Moving forward the housing market is going to stabilize and will start to rise, according to a recent report by the Urban Land Institute. The Urban Land Institute surveyed a group of 38 of the nation's leading real estate economists and analysts, which predict home prices will stop falling this year and increase 2 percent in 2013 and then continue the ascent in 2014 by 3.5 percent. If consumer sentiment continues to strengthen, then we should see more buyers enter the real estate market.
Denver
The Denver metro real estate market is pointing toward a recovery. According to a recent report from Metrolist MLS, the number of resale homes that went under contract in March soared 49.2 percent compared to last year. Prices for existing single-family homes climbed 4 percent, compared to last years average price of $284,035. The Denver metro area experienced 8,440 closings in the first quarter of 2012, compared to 7,954 in the first quarter of 2011. Finally, sellers in Denver are starting to see the pendulum swing back in their direction.
There are several positive economic indicators that are showing that the Denver real estate market may have hit bottom. One positive trend is that many real estate professionals are seeing increased competition and multiple offers on homes. The increased demand and competition has started to push prices up. As reported by Denver Metrolist, single-family home prices climbed 6.3% in March compared to February 2012, with 2,515 home sales. The condo market struggled with prices tumbling 12.2 percent compared to February 2012. There was some good news for the condo market, as sales soared 16% over February 2012 with 123 units sold.
The market is experiencing some headwinds. The historically low inventory of homes on the market at 10,325, which is off by 47 percent, compared to the 17,707 homes on the market in March 2011 is leaving some buyers frustrated. The dismal news of the national real estate market has continued to hold the market back as well. As the housing data continues to reveal an upturn in Denver home prices, the local news will soon overshadow the national news, and more sellers will enter the market to capitalize on the pent up demand.
Mortgage Rates
Freddie Mac reported that the national average for a 30-year fixed rate mortage was up to 3.95 percent in March. In February 2012, the 30-year fixed rate mortgage hit a record low at 3.89 percent since recordkeeping started in 1971. The rate in March
2011 was 4.84 percent. For some perspective, a 30-year fixed rate mortgage for a $300,000 home at 3.95% is $1879/month; compared to last year's rate at 4.84%, which would put monthly mortgage payments at $2,036 per month.

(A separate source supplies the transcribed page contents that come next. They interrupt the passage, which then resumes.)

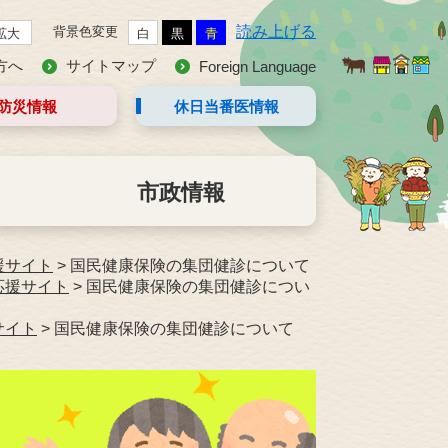
読み上げる
背景色変更
拡大
白
黒
青
方へ
サイトマップ
Foreign Language
防災情報
休日当番医
情報
市政情報
援サイト
>
国民健康保険の集団健診について
応援サイト
>
国民健康保険の集団健診につい
サイト
>
国民健康保険の集団健診について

Here are three tips for getting the right mortgage from a recent article in Money magazine: 1) Credit Score Matters, 2) Get Six Quotes, and 3) Ask About Lock-In Period. Obviously, the top of the list starts with the credit score. Get a copy of your credit score, if you haven't already, and start to repair any blemishes, if needed. The ultra-low rates being advertised are for folks that have a credit score of 760 or higher.
Be certain to shop around for mortgage, considering the amount of money one will spend over the life of a home loan. Speak to mortgage brokers, local banks, and national banks to inquire about current mortgage rates and estimated closing costs. Closing costs can be up to 2 percent, so be certain to ask about fees and loan origination costs.
Lastly, make sure to find out the lock-in period on the loan. This is the time period the lender agrees not to raise the interest rate within a specific time period. Be sure to ask the lender how long you can lock a rate in, especially if you are building a new home. Some lenders will charge several hundred dollars to extend a lock-in period, so understand the lock-in terms when considering a mortgage.